The motivation toward learning English is, so to say, the reason why people learn English (Sakai & Koike, 2008). According to Dörnyei (2001), motivation is “an antecedent of behaviour rather than of achievement” (cited in Csizér & Dörnyei, 2005, p. 20), the fuel of a trajectory of people’ awareness towards English learning, which makes them study English and continue to learn. Therefore, it is significant for educators to examine why this motivation strengthens or weakens in pedagogy (Dörnyei, 1994; Ikeno, 2003; Nakata, 2006; Sakai & Koike, 2008). Motivation towards not only English learning but also holistic learning has been widely researched since approximately 1970. In a paper, Deci and Ryan (1985) threw new light on intrinsic and extrinsic motivation in association with self-determination theory (SDT) in the field of in prevailing psychological needs (Hiromori, 2003), which have instigated in a second language (L2) study incorporating some factors of the theory so as to have a deeper understanding of L2 motivation (Dörnyei, 1998). In the domain of second language acquisition (SLA), many studies including Ellis (1994) at the vanguard, and also recently Dörnyei (1999) have posited the importance of motivation repeatedly (Hiromori, 2003). However, Ushioda (1996) proposed that a loop of motivation considered as a “cause or product of learning success” (cited in Sahinkarakas & Inozu, 2017, p. 96). By contrast, SDT demonstrates that “for learning to be motivating”, which encourages self-efficacy and leads to additional challenges, and innovation (Sahinkarakas & Inozu, 2017, p. 96). SDT has been investigating the necessity of triggering interest for learners associated with a societal application, which motivates EFL learners development (Hiromori, 2003). However, even if individual learners have several reasons for learning English, educators are required to explore how to motive learners effectively (Sakai & Koike, 2008) by broadly considering dynamic facets of values, enjoyment, demands and empowerment in the current era (Gao, Lamb & Murray, 2011).

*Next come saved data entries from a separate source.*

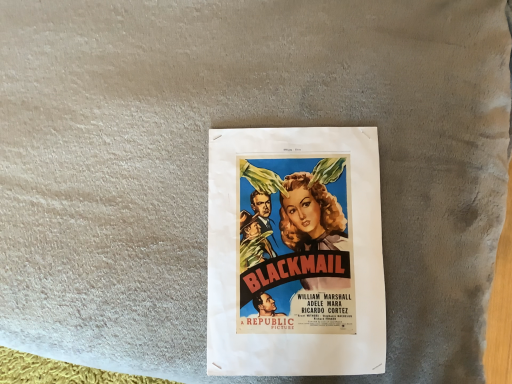 Find the location of a particular element. Image resolution: width=512 pixels, height=384 pixels. empty space that is ontop of matte paper poster at center (from a real-world perspective) is located at coordinates (296, 252). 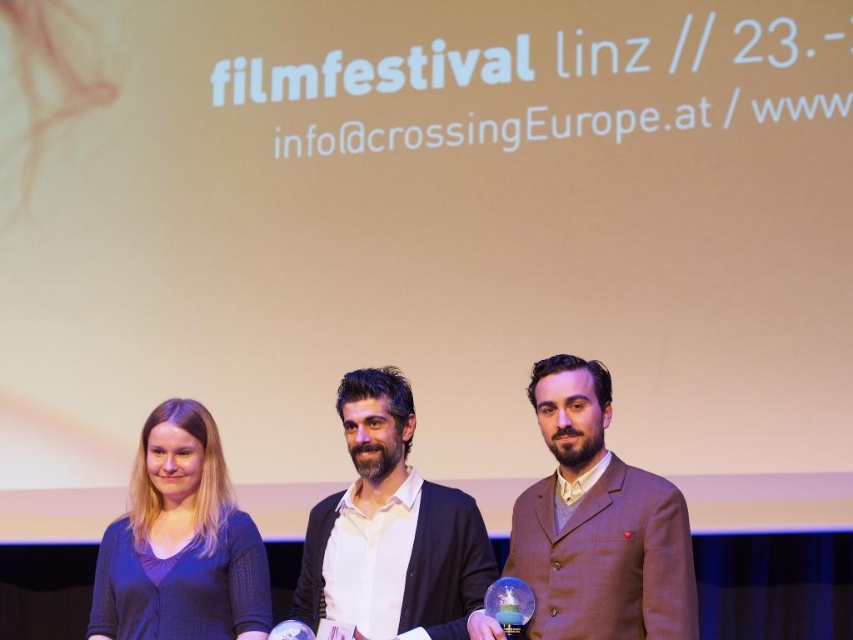 The scene shows a man wearing a brown wool suit at center and a white matte shirt at center. Which clothing item takes up more space visually?

The white matte shirt at center occupies more space than the brown wool suit at center.

You are an event photographer standing in the front row of the film festival audience. You want to capture a close shot of the brown wool suit at center without moving from your current position. Can you do this with a standard camera lens that has a maximum focal length of 200mm? Explain your reasoning.

The brown wool suit at center is 2.65 meters from the viewer. A standard camera lens with a maximum focal length of 200mm can effectively capture a close shot from this distance, so yes, it is possible to take the photo without moving. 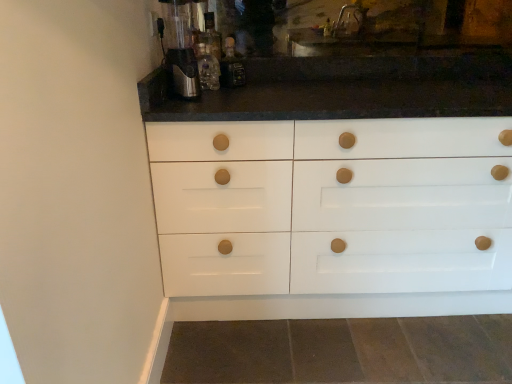 This screenshot has height=384, width=512. I want to click on translucent glass bottle at center, which ranks as the second bottle in left-to-right order, so click(231, 66).

Where is `satin silver coffee machine at upper left`? The image size is (512, 384). satin silver coffee machine at upper left is located at coordinates (181, 47).

Considering the relative sizes of satin silver coffee machine at upper left and translucent glass bottle at upper center, positioned as the first bottle in left-to-right order, in the image provided, is satin silver coffee machine at upper left thinner than translucent glass bottle at upper center, positioned as the first bottle in left-to-right order,?

In fact, satin silver coffee machine at upper left might be wider than translucent glass bottle at upper center, positioned as the first bottle in left-to-right order.

Based on the photo, does satin silver coffee machine at upper left turn towards translucent glass bottle at upper center, positioned as the first bottle in left-to-right order?

No, satin silver coffee machine at upper left is not aimed at translucent glass bottle at upper center, positioned as the first bottle in left-to-right order.

Which of these two, satin silver coffee machine at upper left or translucent glass bottle at upper center, positioned as the first bottle in left-to-right order, stands shorter?

translucent glass bottle at upper center, positioned as the first bottle in left-to-right order.

Is translucent glass bottle at center, which ranks as the second bottle in left-to-right order, to the right of translucent glass bottle at upper center, the 2th bottle from the right, from the viewer's perspective?

Yes.

Between translucent glass bottle at center, which ranks as the second bottle in left-to-right order, and translucent glass bottle at upper center, positioned as the first bottle in left-to-right order, which one has larger width?

With larger width is translucent glass bottle at upper center, positioned as the first bottle in left-to-right order.

In the image, is translucent glass bottle at center, which is counted as the first bottle, starting from the right, positioned in front of or behind translucent glass bottle at upper center, positioned as the first bottle in left-to-right order?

Considerable studies have emphasized the positive effects of the usage of songs into English learning of young learners to increase their motivation (Nipattamanon, 2018; Limbong, 2012; Millington, 2011; Paquette & Rieg, 2008) as well as young adult learners (Liva, Sutapa & Bunau, 2015; Nipattamanon, 2018). Utilizing songs is one of the listening activities, which leads students to easing anxiety and accelerating fun with their teachers and classmates (Džanić & Pejić, 2016). Nipattamanon (2018) demonstrates that incorporating songs in the EFL class stimulates the students’ imagination, creativity and willingness to learn towards the target language. Songs play an influential teaching role in increasing EFL learners’ motivation in the classroom, which encourages further attraction to realia and activities around them in accordance with the transformation of the modern age (Džanić & Pejić, 2016; Jolly, 1975; Shin, 2006).
Aguirre, et al. (2016) undertook a research on the third graders at a private primary school in Peru. Fifty-six pupils were equally divided into two classes: 1) a class that used songs 2) a class that did not use songs in the teaching-learning process of four EFL classes. Considering the young age of the pupils, Aguirre, et al. carried out a mixed-method consisting of testing each pupil through a questionnaire and being observed by two researchers.
From examining the findings, pupils in classes without music they seemed disinterested and apathetic. By contrast, pupils learning with music expressed enthusiasm to participate in group activities with their peers and teachers. In addition to this, even without any teacher’s suggestions, students wanted to go in front of the class and sing songs voluntarily (Aguirre, et al., 2016). A research conducted by Sevik (2011) illustrates that 100 per cent was derived from the 52 Turkish English teachers’ response. This shows that especially young learners are highly motivated and entertained through singing in the classroom. The Affective Filter Hypothesis by Krashen (1985) addresses that when learners feel relaxed, self-efficient, and motivated, the affective filter is low and the input becomes easily intake (Nipattamanon, 2018). Furthermore, listening and singing activities make pupils feel reassured by interacting with peers in class and draws their full attention to the learning contexts (Aguirre, et al., 2016; Anshel & Kipper; Lems, 2006). In addition to this, being exposed to songs increases the opportunity to mimic them frequently. As a result, this stimulates learners’ speaking and phonological development unconsciously (Aguirre, et al., 2016).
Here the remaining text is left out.